Work item: In the listing below, locate the line that contains "significant advantage in" and the line that contains "individuals to comprehend and create visual". Restate word for word those two lines and every line between them, and nothing else.

Material supplied:
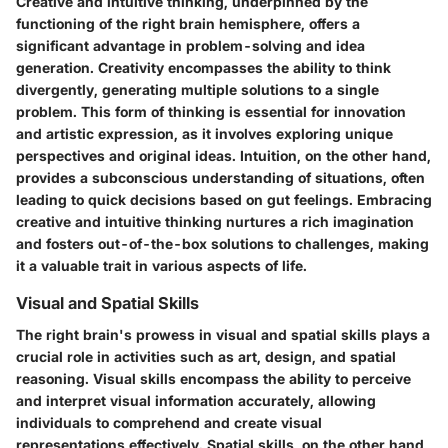
Creative and intuitive thinking, underpinned by the
functioning of the right brain hemisphere, offers a
significant advantage in problem-solving and idea
generation. Creativity encompasses the ability to think
divergently, generating multiple solutions to a single
problem. This form of thinking is essential for innovation
and artistic expression, as it involves exploring unique
perspectives and original ideas. Intuition, on the other hand,
provides a subconscious understanding of situations, often
leading to quick decisions based on gut feelings. Embracing
creative and intuitive thinking nurtures a rich imagination
and fosters out-of-the-box solutions to challenges, making
it a valuable trait in various aspects of life.
Visual and Spatial Skills
The right brain's prowess in visual and spatial skills plays a
crucial role in activities such as art, design, and spatial
reasoning. Visual skills encompass the ability to perceive
and interpret visual information accurately, allowing
individuals to comprehend and create visual
representations effectively. Spatial skills, on the other hand,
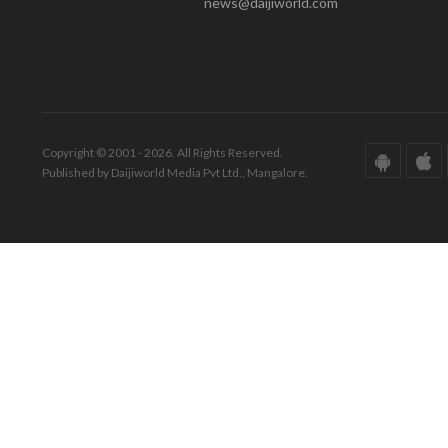
news@daijiworld.com
Copyright © 2001 - 2026. All Rights Reserved.
Published by Daijiworld Media Pvt Ltd., Mangalore.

Output for this task:
significant advantage in problem-solving and idea
generation. Creativity encompasses the ability to think
divergently, generating multiple solutions to a single
problem. This form of thinking is essential for innovation
and artistic expression, as it involves exploring unique
perspectives and original ideas. Intuition, on the other hand,
provides a subconscious understanding of situations, often
leading to quick decisions based on gut feelings. Embracing
creative and intuitive thinking nurtures a rich imagination
and fosters out-of-the-box solutions to challenges, making
it a valuable trait in various aspects of life.
Visual and Spatial Skills
The right brain's prowess in visual and spatial skills plays a
crucial role in activities such as art, design, and spatial
reasoning. Visual skills encompass the ability to perceive
and interpret visual information accurately, allowing
individuals to comprehend and create visual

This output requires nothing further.